Он вспомнил разлетающиеся в ночи вокруг него страницы. Акт 2. Сцена 1. Уже давно они отлетали свое, уже давно в той же папке несутся в прежнем направлении, а так и стоят перед глазами, провоцируют, ковыряются в глубоко закопанном.
- Может, надо было все-таки в искусство? Приглашали же в консерваторию. Брали без экзаменов. Сейчас бы пел со сцены. Людям радость бы приносил. И служил чему-то высшему. - он поднял взгляд в небо, словно ища там подтверждения. - Светлому чему-то, чистому. Высокому... А я тогда такой «Не-ет, я буду в медицине, это так благородно людей спаса-ать...» - он не смог сдержать ухмылку, прорвавшуюся наружу. - А в результате « Доктор, ваше лечение мне не помогает!» - передразнил он, кривляясь,- «А что Вы делали?» - «А я пока еще ничего не делал!» - паясничал он тихо под нос себе, чтобы народ вокруг не пугать. - Черти что, а не жизнь!- выдохнул всей грудью безнадежно,- Одна только видимость!
Остановился посередине тротуара, не обращая внимания на толпу. Поднял глаза в черное небо, ища ответа там. Но ответа у неба не было.
Оно сделало вид, что ничего не видит, ничего не слышит.

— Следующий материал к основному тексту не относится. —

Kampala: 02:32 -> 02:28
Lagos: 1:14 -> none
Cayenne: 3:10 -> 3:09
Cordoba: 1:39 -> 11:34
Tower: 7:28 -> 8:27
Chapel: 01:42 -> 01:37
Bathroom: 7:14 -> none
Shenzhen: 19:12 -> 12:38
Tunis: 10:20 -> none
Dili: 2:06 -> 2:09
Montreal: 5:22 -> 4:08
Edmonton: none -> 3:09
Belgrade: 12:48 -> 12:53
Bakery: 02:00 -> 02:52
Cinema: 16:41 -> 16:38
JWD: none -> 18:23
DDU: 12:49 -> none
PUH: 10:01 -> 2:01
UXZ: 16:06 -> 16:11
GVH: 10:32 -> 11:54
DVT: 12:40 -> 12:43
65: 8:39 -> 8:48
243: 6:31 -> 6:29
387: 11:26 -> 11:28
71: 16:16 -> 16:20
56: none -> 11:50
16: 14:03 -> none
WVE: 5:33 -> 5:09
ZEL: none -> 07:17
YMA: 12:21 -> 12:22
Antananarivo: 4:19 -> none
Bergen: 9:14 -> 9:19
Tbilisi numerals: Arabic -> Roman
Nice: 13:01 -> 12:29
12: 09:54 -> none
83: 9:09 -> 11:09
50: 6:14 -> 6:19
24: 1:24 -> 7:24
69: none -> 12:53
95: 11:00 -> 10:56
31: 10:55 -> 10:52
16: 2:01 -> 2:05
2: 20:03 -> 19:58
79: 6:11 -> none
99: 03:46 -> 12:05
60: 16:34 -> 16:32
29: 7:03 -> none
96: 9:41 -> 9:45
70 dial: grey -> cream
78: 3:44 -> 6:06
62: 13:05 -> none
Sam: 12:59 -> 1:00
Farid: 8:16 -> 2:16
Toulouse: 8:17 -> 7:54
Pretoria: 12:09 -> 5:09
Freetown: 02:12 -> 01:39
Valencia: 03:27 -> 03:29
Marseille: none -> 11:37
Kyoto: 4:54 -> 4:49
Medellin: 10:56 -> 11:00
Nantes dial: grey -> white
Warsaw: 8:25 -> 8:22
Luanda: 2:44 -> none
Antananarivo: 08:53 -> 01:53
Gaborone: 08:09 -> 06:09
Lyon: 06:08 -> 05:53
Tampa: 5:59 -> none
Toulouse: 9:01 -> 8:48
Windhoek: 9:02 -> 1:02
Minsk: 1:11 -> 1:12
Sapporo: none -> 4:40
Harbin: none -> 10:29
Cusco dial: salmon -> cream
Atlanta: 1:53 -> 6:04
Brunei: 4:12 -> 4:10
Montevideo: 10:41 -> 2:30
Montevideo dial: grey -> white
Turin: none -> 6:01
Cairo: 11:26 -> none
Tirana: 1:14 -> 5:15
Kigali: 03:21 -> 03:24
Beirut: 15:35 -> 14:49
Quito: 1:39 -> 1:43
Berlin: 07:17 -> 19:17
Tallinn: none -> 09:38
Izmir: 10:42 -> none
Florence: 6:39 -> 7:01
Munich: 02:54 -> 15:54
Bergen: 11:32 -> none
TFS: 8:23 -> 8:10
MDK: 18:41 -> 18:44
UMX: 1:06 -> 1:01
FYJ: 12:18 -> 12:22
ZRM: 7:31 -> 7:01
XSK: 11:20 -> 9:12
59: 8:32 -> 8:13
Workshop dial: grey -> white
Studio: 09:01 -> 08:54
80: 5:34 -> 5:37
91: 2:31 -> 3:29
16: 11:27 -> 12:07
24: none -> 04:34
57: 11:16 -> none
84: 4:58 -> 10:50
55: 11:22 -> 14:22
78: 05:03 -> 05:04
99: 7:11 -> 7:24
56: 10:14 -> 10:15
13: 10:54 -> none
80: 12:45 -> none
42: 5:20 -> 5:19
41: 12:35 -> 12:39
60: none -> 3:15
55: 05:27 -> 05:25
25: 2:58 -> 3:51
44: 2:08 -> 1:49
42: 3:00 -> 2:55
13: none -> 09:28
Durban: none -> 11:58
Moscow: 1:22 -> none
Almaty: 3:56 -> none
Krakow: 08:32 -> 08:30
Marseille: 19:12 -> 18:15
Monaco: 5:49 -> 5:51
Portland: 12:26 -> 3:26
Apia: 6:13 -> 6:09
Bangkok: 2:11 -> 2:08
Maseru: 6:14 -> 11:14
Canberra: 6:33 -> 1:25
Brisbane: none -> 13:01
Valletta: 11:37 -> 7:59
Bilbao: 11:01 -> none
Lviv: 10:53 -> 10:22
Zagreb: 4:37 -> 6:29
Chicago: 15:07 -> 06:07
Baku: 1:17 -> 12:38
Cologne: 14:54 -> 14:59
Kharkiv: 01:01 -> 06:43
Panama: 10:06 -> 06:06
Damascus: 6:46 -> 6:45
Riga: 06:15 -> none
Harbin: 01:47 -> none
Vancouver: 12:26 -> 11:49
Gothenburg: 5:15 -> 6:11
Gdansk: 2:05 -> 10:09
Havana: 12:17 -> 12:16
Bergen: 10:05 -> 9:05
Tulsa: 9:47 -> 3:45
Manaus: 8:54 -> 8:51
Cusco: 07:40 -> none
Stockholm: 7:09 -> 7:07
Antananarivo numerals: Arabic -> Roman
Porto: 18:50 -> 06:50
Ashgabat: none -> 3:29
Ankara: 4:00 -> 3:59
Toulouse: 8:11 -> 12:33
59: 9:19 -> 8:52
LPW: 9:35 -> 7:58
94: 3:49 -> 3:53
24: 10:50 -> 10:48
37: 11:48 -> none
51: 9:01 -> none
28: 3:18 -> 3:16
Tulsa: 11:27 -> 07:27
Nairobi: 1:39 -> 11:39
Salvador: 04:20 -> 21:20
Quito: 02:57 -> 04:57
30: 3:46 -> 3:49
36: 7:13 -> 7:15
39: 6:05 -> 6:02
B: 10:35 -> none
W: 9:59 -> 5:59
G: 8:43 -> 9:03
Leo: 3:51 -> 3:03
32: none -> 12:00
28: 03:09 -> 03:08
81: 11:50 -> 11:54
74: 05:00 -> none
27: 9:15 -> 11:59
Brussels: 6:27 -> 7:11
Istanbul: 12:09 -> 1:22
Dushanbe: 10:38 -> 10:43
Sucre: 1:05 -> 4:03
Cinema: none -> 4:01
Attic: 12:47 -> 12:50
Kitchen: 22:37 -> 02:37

И вообще, устало. Скользнуло по крышам вниз, разлилось по улице темнотой, заполонило мелкие улочки, втекающие в Невский, Фонтанку залило темно -синим, Мойку.
Поддало холодку, и медленно, смакуя , словно издеваясь над теми, кто слишком много думает, стало ронять снежинки, из темного неба на блестящую, то ли замерзающую, то ли подтаявшую землю.
Снег летел, ночь укутывала фонари, показывая, что ничего не изменилось. Все как прежде. И люди такие же: думают все себе, думают.
Жили бы лучше и наслаждались тем, что есть.